Try it: Return the data below unchanged, without images.

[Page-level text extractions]

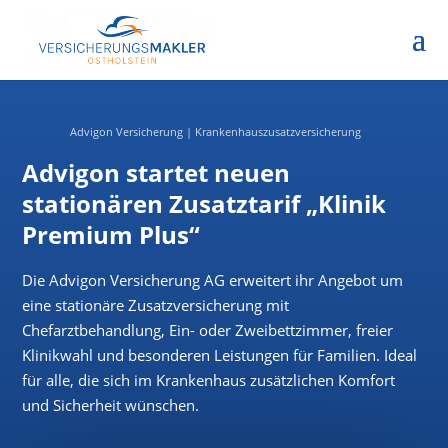
Advigon Versicherung
|
Krankenhauszusatzversicherung
Advigon startet neuen
stationären Zusatztarif „Klinik
Premium Plus“
Die Advigon Versicherung AG erweitert ihr Angebot um
eine stationäre Zusatzversicherung mit
Chefarztbehandlung, Ein- oder Zweibettzimmer, freier
Klinikwahl und besonderen Leistungen für Familien. Ideal
für alle, die sich im Krankenhaus zusätzlichen Komfort
und Sicherheit wünschen.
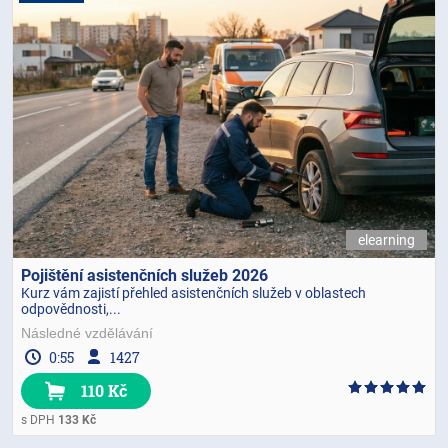
elearning
Pojištění asistenčních služeb 2026
Kurz vám zajistí přehled asistenčních služeb v oblastech
odpovědnosti,...
Následné vzdělávání
0:55
1427
110 Kč
s DPH
133 Kč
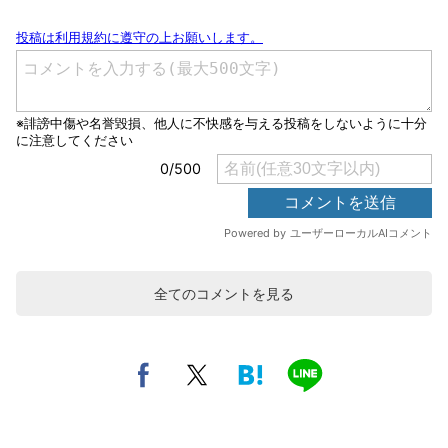
全てのコメントを見る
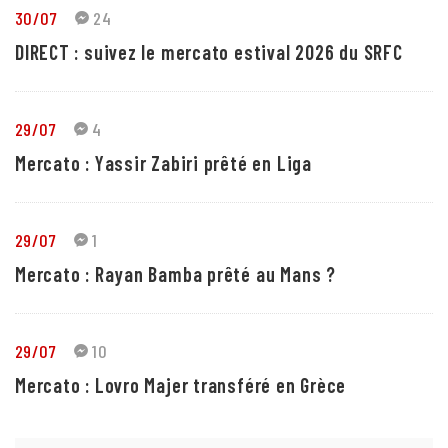
30/07
24
DIRECT : suivez le mercato estival 2026 du SRFC
29/07
4
Mercato : Yassir Zabiri prêté en Liga
29/07
1
Mercato : Rayan Bamba prêté au Mans ?
29/07
10
Mercato : Lovro Majer transféré en Grèce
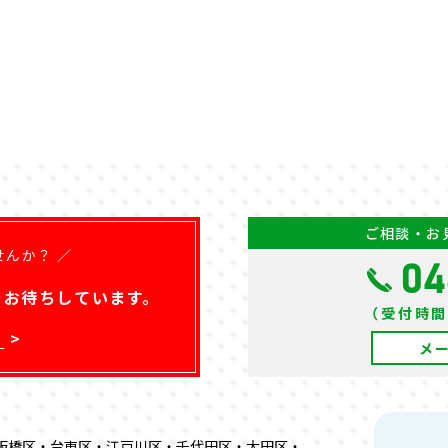
ご相談・お
せんか？ ／
04
を
お待ちしています。
（受付時間）
ら
メ
板橋区・台東区・江戸川区・千代田区・大田区・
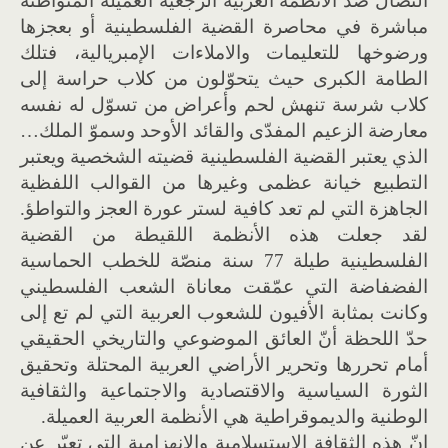
النضال ضدّ الأنظمة العربية الرجعية العميلة المتواطئة
مباشرة في محاصرة القضية الفلسطينية أو بعجزها
ورضوخها للتعليمات والاملاءات الإمبريالية، فتلك
الطامة الكبرى حيث يتحوّلون من كلاب حراسة إلى
كلاب شرسة تنهش لحم وأعراض من تسوّل له نفسه
معارضة الزعيم المفدّى والقائد الأوحد وسموّ الملك…
الذي يعتبر القضية الفلسطينية قضيته الشخصية ويعتبر
التطبيع خيانة عظمى وغيرها من القوالب اللفظية
الجاهزة التي لم تعد كافية لستر عورة العجز والتواطؤ.
لقد جعلت هذه الأنظمة اللقيطة من القضية
الفلسطينية طيلة 77 سنة منصّة للخطب الحماسية
الفضفاضة التي عمّقت معاناة الشعب الفلسطيني
وكانت بمثابة الأفيون للشعوب العربية التي لم تع إلى
حدّ اللحظة أنّ العائق الموضوعي والتاريخي الحقيقي
أمام تحررها وتحرير الأراضي العربية المحتلة وتحقيق
الثورة السياسية والاقتصادية والاجتماعية والثقافية
الوطنية والديموقراطية هي الأنظمة العربية العميلة.
إنّ هذه الثقافة الاستسلامية والانهزامية التي تعبّر عن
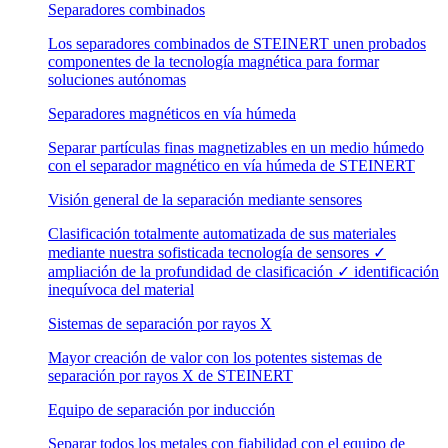
Separadores combinados
Los separadores combinados de STEINERT unen probados
componentes de la tecnología magnética para formar
soluciones autónomas
Separadores magnéticos en vía húmeda
Separar partículas finas magnetizables en un medio húmedo
con el separador magnético en vía húmeda de STEINERT
Visión general de la separación mediante sensores
Clasificación totalmente automatizada de sus materiales
mediante nuestra sofisticada tecnología de sensores ✓
ampliación de la profundidad de clasificación ✓ identificación
inequívoca del material
Sistemas de separación por rayos X
Mayor creación de valor con los potentes sistemas de
separación por rayos X de STEINERT
Equipo de separación por inducción
Separar todos los metales con fiabilidad con el equipo de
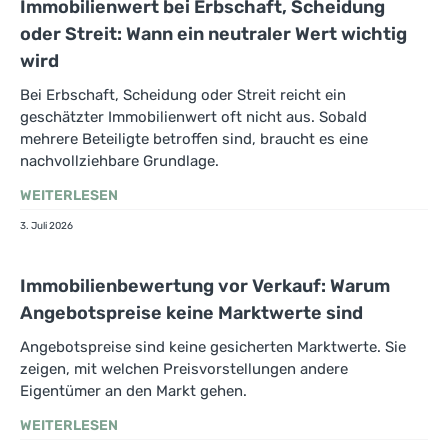
Immobilienwert bei Erbschaft, Scheidung
oder Streit: Wann ein neutraler Wert wichtig
wird
Bei Erbschaft, Scheidung oder Streit reicht ein
geschätzter Immobilienwert oft nicht aus. Sobald
mehrere Beteiligte betroffen sind, braucht es eine
nachvollziehbare Grundlage.
WEITERLESEN
3. Juli 2026
Immobilienbewertung vor Verkauf: Warum
Angebotspreise keine Marktwerte sind
Angebotspreise sind keine gesicherten Marktwerte. Sie
zeigen, mit welchen Preisvorstellungen andere
Eigentümer an den Markt gehen.
WEITERLESEN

Task solution:
Advigon Versicherung
|
Krankenhauszusatzversicherung
Advigon startet neuen
stationären Zusatztarif „Klinik
Premium Plus“
Die Advigon Versicherung AG erweitert ihr Angebot um
eine stationäre Zusatzversicherung mit
Chefarztbehandlung, Ein- oder Zweibettzimmer, freier
Klinikwahl und besonderen Leistungen für Familien. Ideal
für alle, die sich im Krankenhaus zusätzlichen Komfort
und Sicherheit wünschen.
elearning
Pojištění asistenčních služeb 2026
Kurz vám zajistí přehled asistenčních služeb v oblastech
odpovědnosti,...
Následné vzdělávání
0:55
1427
110 Kč
s DPH
133 Kč
全てのコメントを見る
30/07
24
DIRECT : suivez le mercato estival 2026 du SRFC
29/07
4
Mercato : Yassir Zabiri prêté en Liga
29/07
1
Mercato : Rayan Bamba prêté au Mans ?
29/07
10
Mercato : Lovro Majer transféré en Grèce
ご相談・お
せんか？ ／
04
を
お待ちしています。
（受付時間）
ら
メ
板橋区・台東区・江戸川区・千代田区・大田区・
النضال ضدّ الأنظمة العربية الرجعية العميلة المتواطئة
مباشرة في محاصرة القضية الفلسطينية أو بعجزها
ورضوخها للتعليمات والاملاءات الإمبريالية، فتلك
الطامة الكبرى حيث يتحوّلون من كلاب حراسة إلى
كلاب شرسة تنهش لحم وأعراض من تسوّل له نفسه
معارضة الزعيم المفدّى والقائد الأوحد وسموّ الملك…
الذي يعتبر القضية الفلسطينية قضيته الشخصية ويعتبر
التطبيع خيانة عظمى وغيرها من القوالب اللفظية
الجاهزة التي لم تعد كافية لستر عورة العجز والتواطؤ.
لقد جعلت هذه الأنظمة اللقيطة من القضية
الفلسطينية طيلة 77 سنة منصّة للخطب الحماسية
الفضفاضة التي عمّقت معاناة الشعب الفلسطيني
وكانت بمثابة الأفيون للشعوب العربية التي لم تع إلى
حدّ اللحظة أنّ العائق الموضوعي والتاريخي الحقيقي
أمام تحررها وتحرير الأراضي العربية المحتلة وتحقيق
الثورة السياسية والاقتصادية والاجتماعية والثقافية
الوطنية والديموقراطية هي الأنظمة العربية العميلة.
إنّ هذه الثقافة الاستسلامية والانهزامية التي تعبّر عن
Separadores combinados
Los separadores combinados de STEINERT unen probados
componentes de la tecnología magnética para formar
soluciones autónomas
Separadores magnéticos en vía húmeda
Separar partículas finas magnetizables en un medio húmedo
con el separador magnético en vía húmeda de STEINERT
Visión general de la separación mediante sensores
Clasificación totalmente automatizada de sus materiales
mediante nuestra sofisticada tecnología de sensores ✓
ampliación de la profundidad de clasificación ✓ identificación
inequívoca del material
Sistemas de separación por rayos X
Mayor creación de valor con los potentes sistemas de
separación por rayos X de STEINERT
Equipo de separación por inducción
Separar todos los metales con fiabilidad con el equipo de
Immobilienwert bei Erbschaft, Scheidung
oder Streit: Wann ein neutraler Wert wichtig
wird
Bei Erbschaft, Scheidung oder Streit reicht ein
geschätzter Immobilienwert oft nicht aus. Sobald
mehrere Beteiligte betroffen sind, braucht es eine
nachvollziehbare Grundlage.
WEITERLESEN
3. Juli 2026
Immobilienbewertung vor Verkauf: Warum
Angebotspreise keine Marktwerte sind
Angebotspreise sind keine gesicherten Marktwerte. Sie
zeigen, mit welchen Preisvorstellungen andere
Eigentümer an den Markt gehen.
WEITERLESEN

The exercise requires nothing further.